Single-cell RNA sequencing analysis reveals new insights for intersex gonad initiation and early sex differentiation of goats

Polled intersex syndrome in goats severely impacts productivity and economic benefits, serving as a potential model for human reproductive defects. However, its specific molecular and cellular regulatory mechanisms remain unclear. This study combined single-cell RNA-sequencing (scRNA-seq) with tissue morphology and immunofluorescence detection to investigate the cellular heterogeneity, pseudo-time differentiation trajectory, differentially expressed genes, and regulatory networks of female, intersex, and male gonads during the 55-65 days embryonic stage of goats. The results indicated significant heterogeneity and cell fate transition in the somatic and germ cells of female, intersex, and male gonads at different developmental stages. Stromal cells may initiate female and intersexual gonad development, and epithelial cells may be the source of gonad cells in male fetuses. The abnormal expression of FOXL2 , SOX9 , AMH , DMRT1 , RSPO1 , INSL3 , TCF21 and CSF1R may cause female-to-male sex reversal. The new candidate genes like PHLDB2 , ZNRF3 and TEAD1 may contribute to the gender differentiation. Additionally, TREM2 ⁺ macrophages analogous to those in humans were identified in male gonads, while genes such as CSF1R and TYROBP potentially regulate macrophage immune privilege mechanisms.

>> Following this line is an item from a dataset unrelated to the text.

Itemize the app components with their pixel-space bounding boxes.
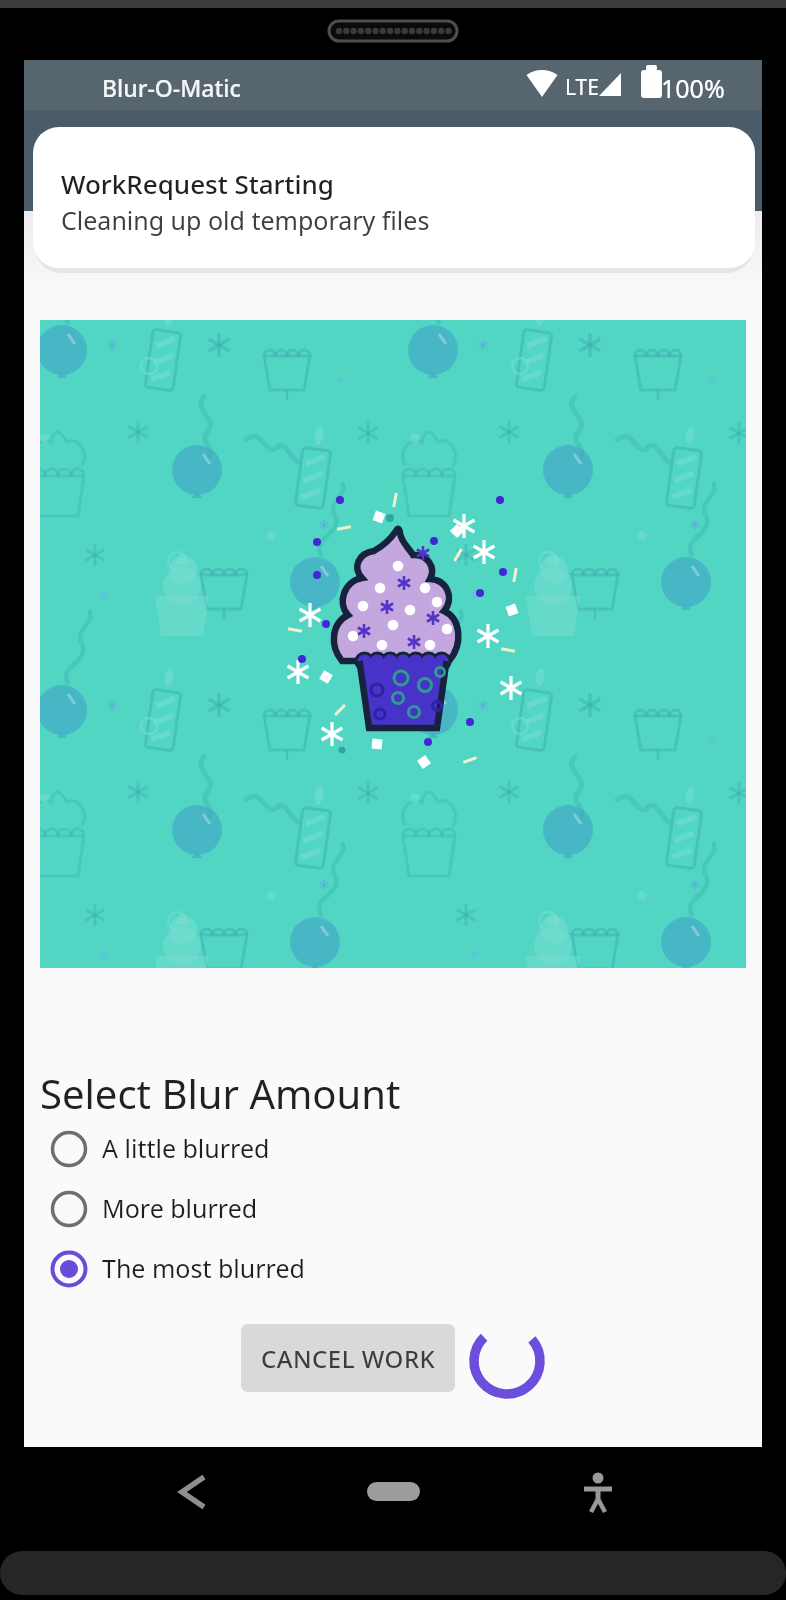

Early gonadal development in goats may also be regulated by circadian rhythm mechanisms similar to humans, with genes such as NR1D1 , LGR4 , and ATG5 involved in granulosa cell development, while genes such as ATG5 , NRIP1 , and FBXW11 may affect intersex trait development. In general, this study provided an important reference for exploring molecular and cellular mechanisms of intersex initiation during early embryonic development in goats and also for modelling human reproductive defects.